--- Task goal ---
Restate the entries below exactly. Images are not part of the copy.

--- Data excerpts ---
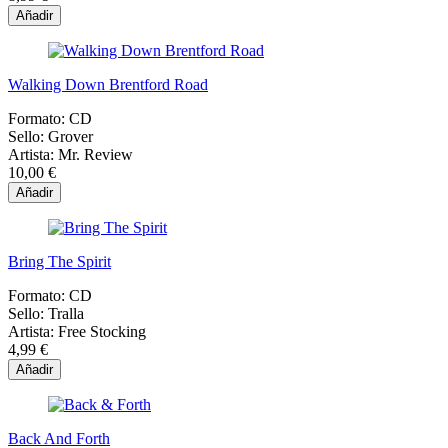
Añadir
Walking Down Brentford Road
Formato:
CD
Sello:
Grover
Artista:
Mr. Review
10,00 €
Añadir
Bring The Spirit
Formato:
CD
Sello:
Tralla
Artista:
Free Stocking
4,99 €
Añadir
Back And Forth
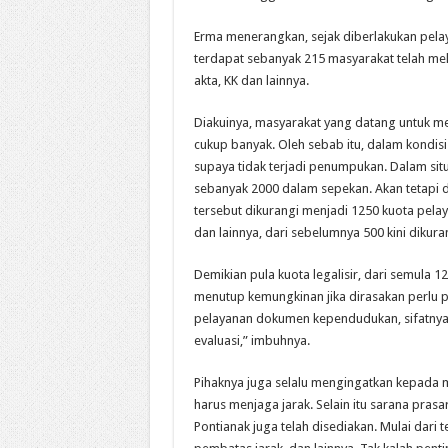
Erma menerangkan, sejak diberlakukan pela
terdapat sebanyak 215 masyarakat telah mel
akta, KK dan lainnya.
Diakuinya, masyarakat yang datang untuk
cukup banyak. Oleh sebab itu, dalam kondis
supaya tidak terjadi penumpukan. Dalam si
sebanyak 2000 dalam sepekan. Akan tetapi 
tersebut dikurangi menjadi 1250 kuota pela
dan lainnya, dari sebelumnya 500 kini diku
Demikian pula kuota legalisir, dari semula 12
menutup kemungkinan jika dirasakan perlu 
pelayanan dokumen kependudukan, sifatnya 
evaluasi,” imbuhnya.
Pihaknya juga selalu mengingatkan kepada 
harus menjaga jarak. Selain itu sarana pras
Pontianak juga telah disediakan. Mulai dari t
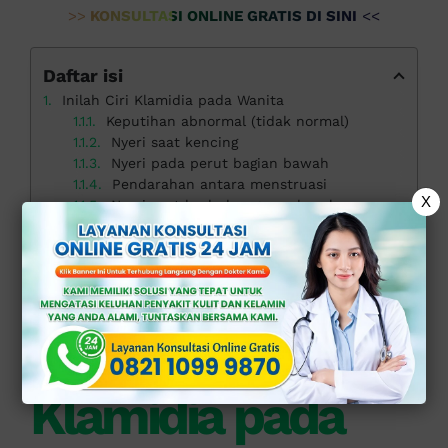
>>
KONSULTASI ONLINE GRATIS DI SINI
<<
Daftar isi
Inilah Ciri Klamidia pada Wanita
Keputihan abnormal (tidak normal)
Nyeri saat kencing
Nyeri pada perut bagian bawah
Pendarahan antara menstruasi
X
Nyeri saat berhubungan seksual
Peradangan pada alat kelamin eksternal
Gejala sistemik
Pentingnya Deteksi Dini dan Pencegahan di Klinik Apollo
Inilah Ciri
Klamidia pada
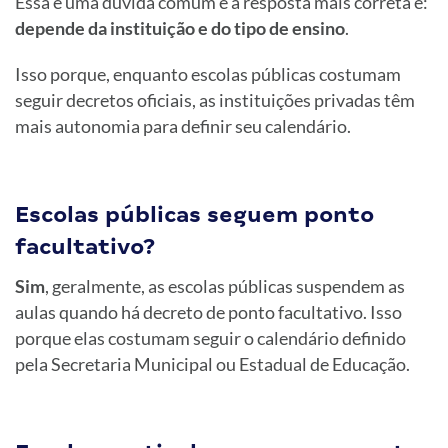
Essa é uma dúvida comum e a resposta mais correta é:
depende da instituição e do tipo de ensino
.
Isso porque, enquanto escolas públicas costumam
seguir decretos oficiais, as instituições privadas têm
mais autonomia para definir seu calendário.
Escolas públicas seguem ponto
facultativo?
Sim
, geralmente, as escolas públicas suspendem as
aulas quando há decreto de ponto facultativo. Isso
porque elas costumam seguir o calendário definido
pela Secretaria Municipal ou Estadual de Educação.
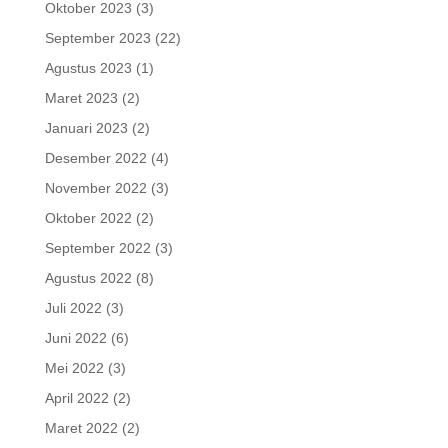
Oktober 2023
(3)
September 2023
(22)
Agustus 2023
(1)
Maret 2023
(2)
Januari 2023
(2)
Desember 2022
(4)
November 2022
(3)
Oktober 2022
(2)
September 2022
(3)
Agustus 2022
(8)
Juli 2022
(3)
Juni 2022
(6)
Mei 2022
(3)
April 2022
(2)
Maret 2022
(2)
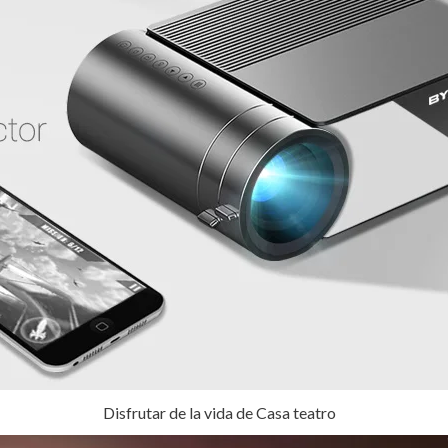
Disfrutar de la vida de Casa teatro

--- The answer ---
Añadir
Walking Down Brentford Road
Formato:
CD
Sello:
Grover
Artista:
Mr. Review
10,00 €
Añadir
Bring The Spirit
Formato:
CD
Sello:
Tralla
Artista:
Free Stocking
4,99 €
Añadir
Back And Forth
Erma menerangkan, sejak diberlakukan pela
terdapat sebanyak 215 masyarakat telah mel
akta, KK dan lainnya.
Diakuinya, masyarakat yang datang untuk
cukup banyak. Oleh sebab itu, dalam kondis
supaya tidak terjadi penumpukan. Dalam si
sebanyak 2000 dalam sepekan. Akan tetapi 
tersebut dikurangi menjadi 1250 kuota pela
dan lainnya, dari sebelumnya 500 kini diku
Demikian pula kuota legalisir, dari semula 12
menutup kemungkinan jika dirasakan perlu 
pelayanan dokumen kependudukan, sifatnya 
evaluasi,” imbuhnya.
Pihaknya juga selalu mengingatkan kepada 
harus menjaga jarak. Selain itu sarana pras
Pontianak juga telah disediakan. Mulai dari t
>>
KONSULTASI ONLINE GRATIS DI SINI
<<
Daftar isi
Inilah Ciri Klamidia pada Wanita
Keputihan abnormal (tidak normal)
Nyeri saat kencing
Nyeri pada perut bagian bawah
Pendarahan antara menstruasi
X
Nyeri saat berhubungan seksual
Peradangan pada alat kelamin eksternal
Gejala sistemik
Pentingnya Deteksi Dini dan Pencegahan di Klinik Apollo
Inilah Ciri
Klamidia pada
Essa é uma dúvida comum e a resposta mais correta é:
depende da instituição e do tipo de ensino
.
Isso porque, enquanto escolas públicas costumam
seguir decretos oficiais, as instituições privadas têm
mais autonomia para definir seu calendário.
Escolas públicas seguem ponto
facultativo?
Sim
, geralmente, as escolas públicas suspendem as
aulas quando há decreto de ponto facultativo. Isso
porque elas costumam seguir o calendário definido
pela Secretaria Municipal ou Estadual de Educação.
Oktober 2023
(3)
September 2023
(22)
Agustus 2023
(1)
Maret 2023
(2)
Januari 2023
(2)
Desember 2022
(4)
November 2022
(3)
Oktober 2022
(2)
September 2022
(3)
Agustus 2022
(8)
Juli 2022
(3)
Juni 2022
(6)
Mei 2022
(3)
April 2022
(2)
Maret 2022
(2)
Disfrutar de la vida de Casa teatro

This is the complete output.